Clustering
Purpose
Clustering groups cells based on the neighborhood graph built by FindNeighbors().
In Seurat, clustering is usually done with FindClusters().
Clustering is not cell type annotation. It creates data-driven groups that need to be interpreted later with marker genes, metadata, and biological context.
Where It Fits
Typical position:
RunPCA() -> FindNeighbors() -> FindClusters() -> RunUMAP()
After Harmony integration:
RunPCA() -> RunHarmony() -> FindNeighbors() -> FindClusters() -> RunUMAP()
FindClusters() expects a graph that has already been created by FindNeighbors().
Run Clustering
Basic clustering:
seu <- Seurat::FindClusters(
object = seu,
resolution = 0.5,
algorithm = 1,
verbose = TRUE
)resolution controls clustering granularity:
- lower resolution gives fewer, broader clusters
- higher resolution gives more, finer clusters
There is no universally correct resolution. It should be evaluated from the dataset and analysis goal.
algorithm = 1 uses the original Louvain algorithm.
Use A Specific Graph
If the object contains multiple graphs, specify which graph to use.
Check available graphs:
names(seu@graphs)Then cluster on the desired SNN graph:
seu <- Seurat::FindClusters(
object = seu,
graph.name = "SCT_snn",
resolution = 0.5,
algorithm = 1,
verbose = TRUE
)For Harmony workflows, use the graph created from the Harmony reduction:
seu <- Seurat::FindClusters(
object = seu,
graph.name = "harmony_snn",
resolution = 0.5,
algorithm = 1,
verbose = TRUE
)Using graph.name avoids accidentally clustering on an older graph.
Try Multiple Resolutions
It is common to test several resolutions:
resolutions <- c(0.4, 0.6, 0.8, 1.0, 1.4)

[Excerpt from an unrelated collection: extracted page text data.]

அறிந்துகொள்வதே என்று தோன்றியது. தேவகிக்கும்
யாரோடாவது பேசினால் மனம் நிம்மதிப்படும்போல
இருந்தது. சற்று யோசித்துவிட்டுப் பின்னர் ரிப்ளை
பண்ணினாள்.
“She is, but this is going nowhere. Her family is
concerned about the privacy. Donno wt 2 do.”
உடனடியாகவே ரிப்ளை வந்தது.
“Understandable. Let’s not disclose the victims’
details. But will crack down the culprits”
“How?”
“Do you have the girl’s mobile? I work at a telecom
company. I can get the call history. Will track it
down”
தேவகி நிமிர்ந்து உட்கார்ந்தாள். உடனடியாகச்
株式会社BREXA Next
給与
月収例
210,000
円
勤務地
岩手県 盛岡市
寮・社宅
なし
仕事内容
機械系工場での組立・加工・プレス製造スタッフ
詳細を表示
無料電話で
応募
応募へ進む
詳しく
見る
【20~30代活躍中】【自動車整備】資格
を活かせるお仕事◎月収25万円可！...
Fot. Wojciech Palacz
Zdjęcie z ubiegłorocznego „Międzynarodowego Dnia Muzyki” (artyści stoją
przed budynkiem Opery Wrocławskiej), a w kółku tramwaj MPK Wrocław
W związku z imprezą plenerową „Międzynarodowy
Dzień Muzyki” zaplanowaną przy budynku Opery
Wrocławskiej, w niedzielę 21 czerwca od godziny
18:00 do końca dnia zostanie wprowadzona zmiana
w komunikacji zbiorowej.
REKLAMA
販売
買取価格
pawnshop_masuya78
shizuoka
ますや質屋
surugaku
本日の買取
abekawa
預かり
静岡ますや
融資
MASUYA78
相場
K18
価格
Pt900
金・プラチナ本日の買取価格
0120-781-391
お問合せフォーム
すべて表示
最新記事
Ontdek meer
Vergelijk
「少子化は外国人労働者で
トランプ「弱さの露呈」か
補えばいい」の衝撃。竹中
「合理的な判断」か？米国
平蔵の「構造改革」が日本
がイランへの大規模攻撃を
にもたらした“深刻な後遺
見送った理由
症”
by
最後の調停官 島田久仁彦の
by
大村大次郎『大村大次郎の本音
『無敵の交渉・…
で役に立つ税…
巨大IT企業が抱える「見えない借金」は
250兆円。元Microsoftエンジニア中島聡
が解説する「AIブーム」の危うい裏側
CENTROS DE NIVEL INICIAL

seu <- Seurat::FindClusters(
object = seu,
resolution = resolutions,
algorithm = 1,
verbose = TRUE
)Seurat stores each result as a metadata column.
Check clustering columns:
cluster_cols <- grep(
pattern = "snn_res",
x = colnames(seu@meta.data),
value = TRUE
)
cluster_colsCheck the number and size of clusters for each resolution:
graph_prefix <- "SCT_snn"
for (res in resolutions) {
col_name <- paste0(graph_prefix, "_res.", res)

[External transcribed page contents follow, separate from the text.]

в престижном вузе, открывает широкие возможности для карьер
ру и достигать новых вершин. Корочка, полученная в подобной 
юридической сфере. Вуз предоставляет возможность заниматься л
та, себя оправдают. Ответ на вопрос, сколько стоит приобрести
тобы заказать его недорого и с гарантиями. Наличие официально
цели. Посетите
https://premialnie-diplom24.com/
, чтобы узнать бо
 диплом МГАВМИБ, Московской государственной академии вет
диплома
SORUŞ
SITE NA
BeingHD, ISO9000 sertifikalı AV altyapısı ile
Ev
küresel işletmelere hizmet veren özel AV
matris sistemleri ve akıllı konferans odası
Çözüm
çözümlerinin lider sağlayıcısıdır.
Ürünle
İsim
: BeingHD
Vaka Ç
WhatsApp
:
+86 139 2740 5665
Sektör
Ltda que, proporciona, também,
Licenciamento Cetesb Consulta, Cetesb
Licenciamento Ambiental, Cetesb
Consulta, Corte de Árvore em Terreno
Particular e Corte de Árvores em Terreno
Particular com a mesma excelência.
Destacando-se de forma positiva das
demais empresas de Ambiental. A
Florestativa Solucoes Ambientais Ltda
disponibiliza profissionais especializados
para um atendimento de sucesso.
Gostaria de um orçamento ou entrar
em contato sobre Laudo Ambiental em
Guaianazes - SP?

message("Resolution = ", res)
message("Number of clusters: ", length(unique(seu@meta.data[[col_name]])))
print(table(seu@meta.data[[col_name]]))
}Choose one resolution for the working cluster identity:
selected_resolution <- 0.8
selected_col <- paste0(graph_prefix, "_res.", selected_resolution)

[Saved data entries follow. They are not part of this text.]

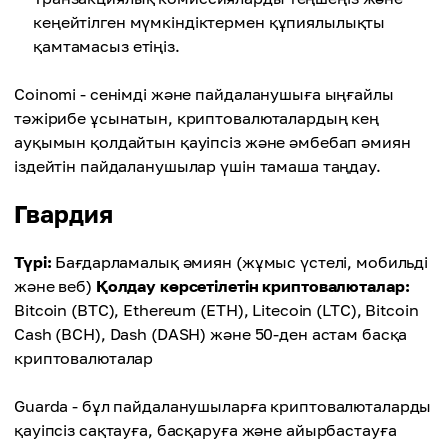
кеңейтілген мүмкіндіктермен құпиялылықты
қамтамасыз етіңіз.
Coinomi - сенімді және пайдаланушыға ыңғайлы
тәжірибе ұсынатын, криптовалюталардың кең
ауқымын қолдайтын қауіпсіз және әмбебап әмиян
іздейтін пайдаланушылар үшін тамаша таңдау.
Гвардия
Түрі:
Бағдарламалық әмиян (жұмыс үстелі, мобильді
және веб)
Қолдау көрсетілетін криптовалюталар:
Bitcoin (BTC), Ethereum (ETH), Litecoin (LTC), Bitcoin
Cash (BCH), Dash (DASH) және 50-ден астам басқа
криптовалюталар
Guarda - бұл пайдаланушыларға криптовалюталарды
қауіпсіз сақтауға, басқаруға және айырбастауға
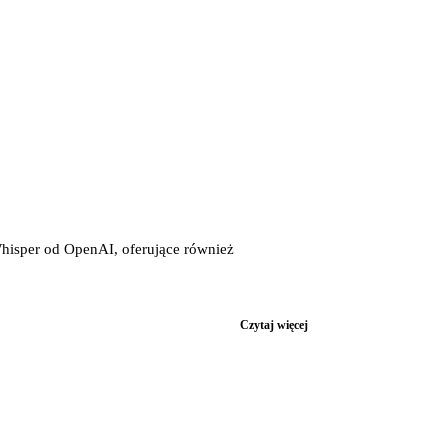
hisper od OpenAI, oferujące również
Czytaj więcej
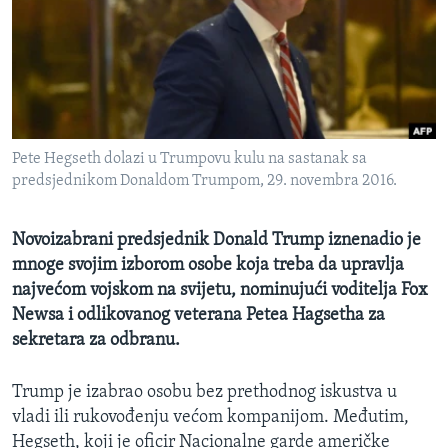
MAGAZIN
O GLASU AMERIKE
Learning English
Pete Hegseth dolazi u Trumpovu kulu na sastanak sa
PRATITE NAS
predsjednikom Donaldom Trumpom, 29. novembra 2016.
Novoizabrani predsjednik Donald Trump iznenadio je
Jezici
mnoge svojim izborom osobe koja treba da upravlja
najvećom vojskom na svijetu, nominujući voditelja Fox
Newsa i odlikovanog veterana Petea Hagsetha za
sekretara za odbranu.
Trump je izabrao osobu bez prethodnog iskustva u
vladi ili rukovođenju većom kompanijom. Međutim,
Hegseth, koji je oficir Nacionalne garde američke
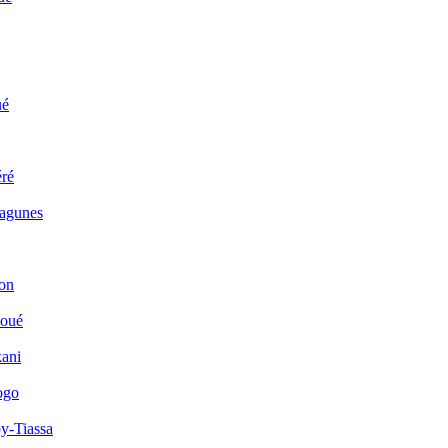
ué
ré
Lagunes
on
houé
kani
ogo
y-Tiassa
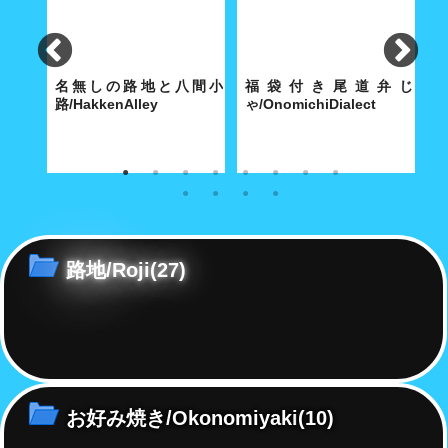
lley
名無しの路地と八間小
福袋付き尾道弁じ
路/HakkenAlley
ゃ/OnomichiDialect
路
な商店
奥深い路地の真ん中に大きな空
経済合理性が優先する現代社会
こ
間がポッカリと。
で「方言」も「路地」と同じ運
あ
命をたどるのか……
路地/Roji
(27)
お好み焼き/Okonomiyaki
(10)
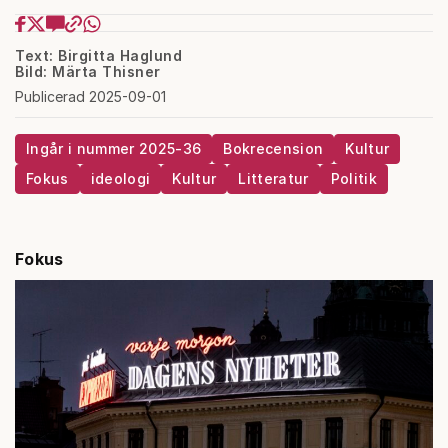
Text: Birgitta Haglund
Bild: Märta Thisner
Publicerad 2025-09-01
Ingår i nummer 2025-36
Bokrecension
Kultur
Fokus
ideologi
Kultur
Litteratur
Politik
Fokus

Seurat::Idents(seu) <- selected_col
seu$seurat_clusters <- seu@meta.data[[selected_col]]The exact metadata column name depends on the graph used and the resolution value. For CCA/SCT integration this may be integrated_snn; for Harmony this may be harmony_snn if that graph name was set explicitly.
Check Clusters
Check cluster sizes:
table(Seurat::Idents(seu))Check the default clustering column:
head(seu$seurat_clusters)Store a selected clustering result with a clearer name:
seu$cluster_res_0.8 <- Seurat::Idents(seu)This makes later marker detection and plotting less ambiguous.
Algorithm
FindClusters() supports different community detection algorithms.
The default is usually sufficient for routine analysis:
seu <- Seurat::FindClusters(
object = seu,
resolution = 0.5,
algorithm = 1,
verbose = TRUE
)Common values include:
algorithm |
Meaning |
|---|---|
1 |
Louvain |
2 |
Louvain with multilevel refinement |
3 |
SLM |
4 |
Leiden |
Leiden clustering requires the leidenbase package.
Note
Changing dims, reduction, k.param, graph.name, resolution, or algorithm can change clusters.
Choose clustering parameters by checking marker genes, biological interpretability, cluster stability, and whether clusters are over-split or under-split.